Assignment 4: Lab work

Make some music using Linear Predictive Coding.

LPC works best with speech, and at lower sampling rates.  I recommend 22k mono.   The speech should also be clean, and unaccompanied by distracting sounds.
If you can, record your own voice.  Do it in a quiet room and then use the cassette deck in the lab to transfer the sound.
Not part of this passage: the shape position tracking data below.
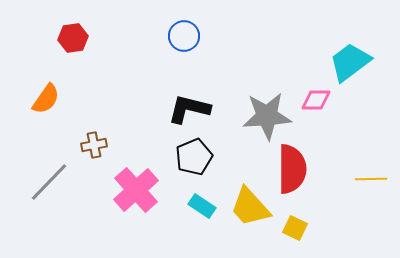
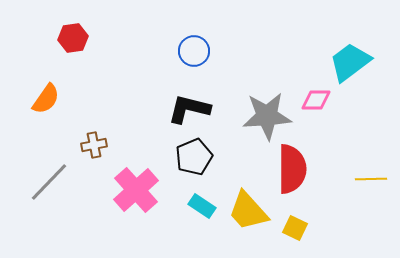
blue circle: moved 10 px right, 15 px down
yellow trapezoid: moved 2 px left, 4 px down
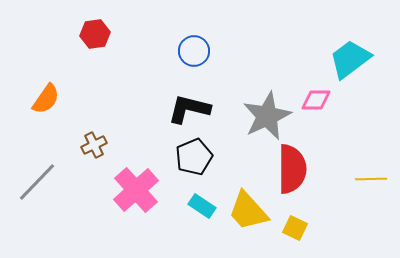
red hexagon: moved 22 px right, 4 px up
cyan trapezoid: moved 3 px up
gray star: rotated 21 degrees counterclockwise
brown cross: rotated 15 degrees counterclockwise
gray line: moved 12 px left
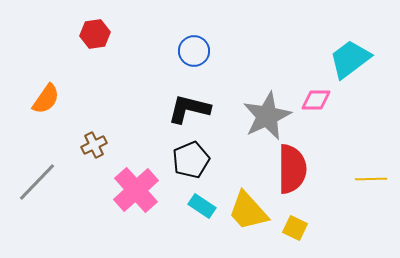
black pentagon: moved 3 px left, 3 px down
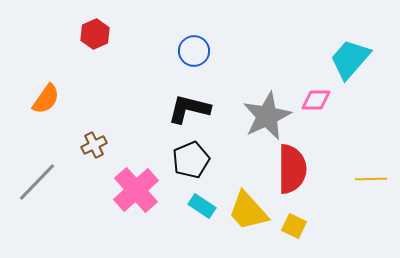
red hexagon: rotated 16 degrees counterclockwise
cyan trapezoid: rotated 12 degrees counterclockwise
yellow square: moved 1 px left, 2 px up
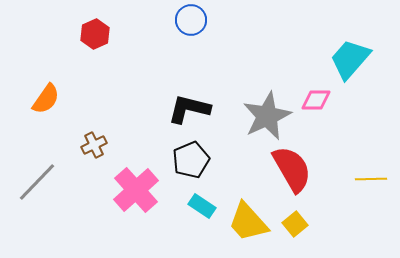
blue circle: moved 3 px left, 31 px up
red semicircle: rotated 30 degrees counterclockwise
yellow trapezoid: moved 11 px down
yellow square: moved 1 px right, 2 px up; rotated 25 degrees clockwise
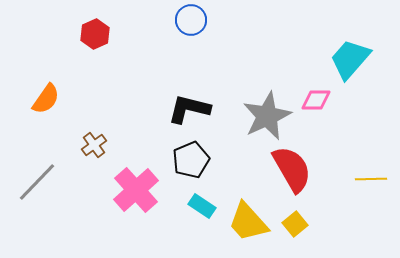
brown cross: rotated 10 degrees counterclockwise
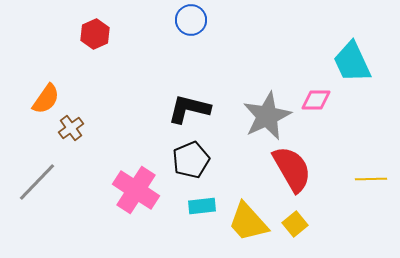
cyan trapezoid: moved 2 px right, 3 px down; rotated 66 degrees counterclockwise
brown cross: moved 23 px left, 17 px up
pink cross: rotated 15 degrees counterclockwise
cyan rectangle: rotated 40 degrees counterclockwise
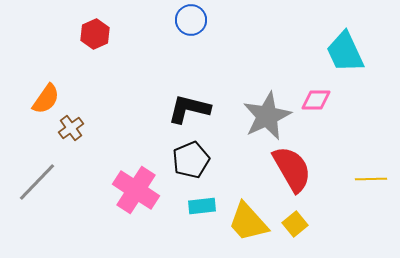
cyan trapezoid: moved 7 px left, 10 px up
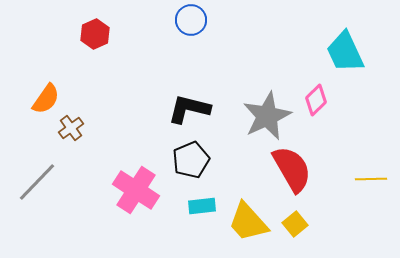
pink diamond: rotated 44 degrees counterclockwise
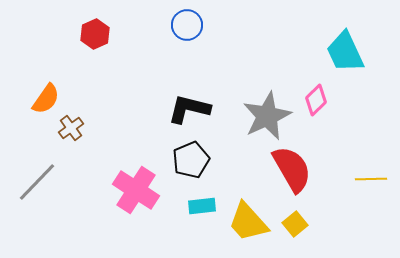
blue circle: moved 4 px left, 5 px down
You can locate lots of speech on the internet.  Check out http://www.geek-girl.com/audioclips.html.  You really need clean, clear speech, however, and this is harder to find.



1) Analysis

Once you have a 22k mono speech sample, called speech.snd, let us say.  The first thing you need to do is approximate the pitch range of the sample.  Male voices are generally between 80 and 250 hz, and female voices generally between 120 and 350 hz.  You can try these numbers but you may need to adjust them for given voices.  If your guesses are bad you will hear the pitch change suddenly, or jump an octave at the wrong places (like an adolescent whose voice is changing).   Getting a good pitch analysis is one of the most important steps towards getting good synthesis.  Having these in hand just say

makelpc   speech.snd    lowpitch    highpitch   inputskip    duration    npoles

makelpc is a shell script in /u/paul/m325/bin.  It does a pitch analysis of the sound, an lpc analysis, stabilizes the lpc analysis, merges the pitch and lpc analyses, and does a flat resynthesis of the sound.  You will end up with a files called  speech.snd.pch,   speech.snd.lpc  and  speech.snd.lpc.snd, which are, respectively, the pitch analysis, the lpc/pitch analysis and the synthesis test soundfile.  If the result sounds crummy try changing the lowpitch and/or highpitch values.  A program called lpcplot will allow you to look at the data set.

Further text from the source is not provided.